# 03 — Build Item Embeddings (inputs for Semantic IDs)

**Goal.** Convert each item’s text (`description`) into a fixed 384‑dimensional embedding
using `sentence-transformers/all-MiniLM-L6-v2`, saving sharded `.pt` files (fp16, L2‑normalized).
These continuous vectors will be quantized into **Semantic IDs** in the next notebook.

**Why this step?** The paper’s idea is to replace raw IDs with *semantic* identifiers that generalize.
This notebook produces the semantic *content* vectors we’ll discretize next.

### 1. Imports, environment, and paths

In [1]:
# --- Imports
import os, gc, json, time, glob, math, random
from pathlib import Path

import numpy as np
import pandas as pd
import pyarrow.parquet as pq

import torch
import torch.nn.functional as F

from sentence_transformers import SentenceTransformer
from transformers import AutoTokenizer
from tqdm import tqdm

# Env knobs (to avoid ipywidgets progress errors and tokenizer thread spam)
os.environ["HF_HUB_DISABLE_PROGRESS_BARS"] = "1"
os.environ["TOKENIZERS_PARALLELISM"] = "false"

# Reproducability
SEED = 42
random.seed(SEED)
np.random.seed(SEED)
torch.manual_seed(SEED)

# Paths 
ITEMS_FP   = "data/processed/books/items.parquet"  # from notebook 2
TEXT_COL   = "description"                               # column to encode
OUT_DIR    = "data/embeddings/items_miniLM"        # new output dir

Path(OUT_DIR).mkdir(parents=True, exist_ok=True)

print("Items:", ITEMS_FP)
print("Out  :", OUT_DIR)

Items: data/processed/books/items.parquet
Out  : data/embeddings/items_miniLM


### 2. Config: model + throughput

In [2]:
# Model + speed knobs
MODEL_ID         = "sentence-transformers/all-MiniLM-L6-v2"   # 384-d
CACHE_DIR        = "models/all-MiniLM-L6-v2"                  # local cache
MAX_LEN          = 256                                        # token window
ARROW_BATCH_ROWS = 200_000                                    # rows per Arrow batch (feedback every batch)
TARGET_MICRO_BS  = 512                                        # items per forward; auto-fallback on OOM
DTYPE            = torch.float16                              # fp16 on disk
NORM             = True                                       # L2-normalize rows (cosine-ready)
USE_MANIFEST     = False
MANIFEST_FP      = os.path.join(OUT_DIR, "manifest.jsonl")

if USE_MANIFEST:
    open(MANIFEST_FP, "w").close()

print("MAX_LEN:", MAX_LEN, "| ARROW_BATCH_ROWS:", ARROW_BATCH_ROWS, "| MICRO_BS:", TARGET_MICRO_BS)

MAX_LEN: 256 | ARROW_BATCH_ROWS: 200000 | MICRO_BS: 512


### 3. Device and model load (+ test)

In [3]:
# Device selection (MPS)
DEVICE = "mps" if torch.backends.mps.is_available() else ("cuda" if torch.cuda.is_available() else "cpu")
print("Device:", DEVICE)

# Load tokenizer + model
tokenizer = AutoTokenizer.from_pretrained(MODEL_ID, cache_dir=CACHE_DIR)
model     = SentenceTransformer(MODEL_ID, cache_folder=CACHE_DIR, device=DEVICE)
model.max_seq_length = MAX_LEN

# test 
_ = model.encode(["hello world"], batch_size=4, convert_to_tensor=True, show_progress_bar=False, device=DEVICE)
print("Model ready.
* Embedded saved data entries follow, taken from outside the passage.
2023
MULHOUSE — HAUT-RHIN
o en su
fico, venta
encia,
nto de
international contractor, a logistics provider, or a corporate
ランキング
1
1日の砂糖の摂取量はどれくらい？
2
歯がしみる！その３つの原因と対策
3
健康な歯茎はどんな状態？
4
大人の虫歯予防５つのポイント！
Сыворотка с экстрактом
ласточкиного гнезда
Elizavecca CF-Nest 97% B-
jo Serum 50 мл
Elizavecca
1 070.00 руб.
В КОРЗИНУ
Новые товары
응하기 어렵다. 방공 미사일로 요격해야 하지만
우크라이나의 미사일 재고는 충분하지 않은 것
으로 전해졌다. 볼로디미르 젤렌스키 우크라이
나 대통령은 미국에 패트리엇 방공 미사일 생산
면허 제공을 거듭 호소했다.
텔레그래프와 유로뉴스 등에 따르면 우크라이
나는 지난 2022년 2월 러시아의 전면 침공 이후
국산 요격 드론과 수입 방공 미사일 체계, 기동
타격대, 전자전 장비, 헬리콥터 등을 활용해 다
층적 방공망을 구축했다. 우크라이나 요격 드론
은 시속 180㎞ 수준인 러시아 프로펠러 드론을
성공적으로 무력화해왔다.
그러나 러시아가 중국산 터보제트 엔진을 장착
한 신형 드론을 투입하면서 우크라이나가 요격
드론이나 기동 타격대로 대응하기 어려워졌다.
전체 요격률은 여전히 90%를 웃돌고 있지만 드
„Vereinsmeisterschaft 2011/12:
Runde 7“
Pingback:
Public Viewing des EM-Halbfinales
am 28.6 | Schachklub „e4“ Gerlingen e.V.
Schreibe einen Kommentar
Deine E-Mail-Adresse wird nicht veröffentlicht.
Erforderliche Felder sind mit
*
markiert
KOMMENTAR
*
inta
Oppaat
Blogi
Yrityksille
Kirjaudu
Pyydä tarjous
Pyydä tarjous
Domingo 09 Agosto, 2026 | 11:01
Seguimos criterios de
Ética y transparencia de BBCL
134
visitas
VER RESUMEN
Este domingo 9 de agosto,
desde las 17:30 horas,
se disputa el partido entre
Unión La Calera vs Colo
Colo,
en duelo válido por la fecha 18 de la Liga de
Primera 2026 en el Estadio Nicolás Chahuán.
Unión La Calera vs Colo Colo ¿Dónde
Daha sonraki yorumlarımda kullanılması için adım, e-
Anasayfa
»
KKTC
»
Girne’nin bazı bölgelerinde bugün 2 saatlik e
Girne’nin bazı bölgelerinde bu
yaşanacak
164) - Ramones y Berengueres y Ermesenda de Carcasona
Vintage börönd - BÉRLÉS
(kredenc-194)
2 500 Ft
Embedding dim:", model.get_sentence_embedding_dimension())

Device: mps
Model ready. Embedding dim: 384


### 4. Resume helper: which shards already exist?

In [4]:
# We resume by skipping shard files already on disk.
existing = sorted(glob.glob(os.path.join(OUT_DIR, "shard_batch_*.pt")))
print("Existing shards:", len(existing))
if len(existing) > 0:
    print("Example:", os.path.basename(existing[-1]))


Existing shards: 13
Example: shard_batch_000012.pt


### 5. Encoders: simple (default) and optional “full‑coverage” chunking

In [5]:
from typing import List

@torch.inference_mode()
def encode_texts_simple(texts: List[str], init_bs=TARGET_MICRO_BS) -> torch.Tensor:
    """
    Encode list[str] -> [N, d] tensor on CPU (fp16), with L2-norm if NORM=True.
    Auto‑fallback halves batch size on OOM.
    """
    d = model.get_sentence_embedding_dimension()
    if not texts:
        return torch.empty((0, d), dtype=DTYPE)

    out = []
    bs  = init_bs
    i   = 0
    while i < len(texts):
        step = min(bs, len(texts) - i)
        try:
            emb = model.encode(
                texts[i:i+step],
                batch_size=step,
                convert_to_tensor=True,
                show_progress_bar=False,
                device=DEVICE,
                normalize_embeddings=False, 
            )
        except RuntimeError as e:
            # Auto OOM fallback on MPS/CUDA
            if "out of memory" in str(e).lower() and bs > 16:
                if DEVICE == "mps": torch.mps.empty_cache()
                bs //= 2
                print(f"OOM fallback -> micro-batch {bs}")
                continue
            raise
        if NORM:
            emb = F.normalize(emb, p=2, dim=1)
        out.append(emb.to("cpu").to(DTYPE))
        i += step
        del emb
        if DEVICE == "mps":
            torch.mps.empty_cache()
    return torch.cat(out, dim=0)


### 6. Streaming loop: read → encode → save shards

In [6]:
pf = pq.ParquetFile(ITEMS_FP)
print("Row-groups:", pf.num_row_groups)

# For "resume": build a set of shard basenames that already exist
existing_set = {os.path.basename(p) for p in existing}

total_items = 0
batch_idx   = 0
t0 = time.time()

for batch in pf.iter_batches(columns=["item_id", TEXT_COL], batch_size=ARROW_BATCH_ROWS):
    # Convert only needed columns to Python lists (avoid building a giant DataFrame)
    ids   = batch.column(0).to_pylist()
    texts = batch.column(1).to_pylist()

    # Drop empties fast
    keep = [i for i, t in enumerate(texts) if t is not None and t != ""]
    if len(keep) != len(texts):
        ids   = [ids[i]   for i in keep]
        texts = [texts[i] for i in keep]

    shard_name = f"shard_batch_{batch_idx:06d}.pt"
    shard_path = os.path.join(OUT_DIR, shard_name)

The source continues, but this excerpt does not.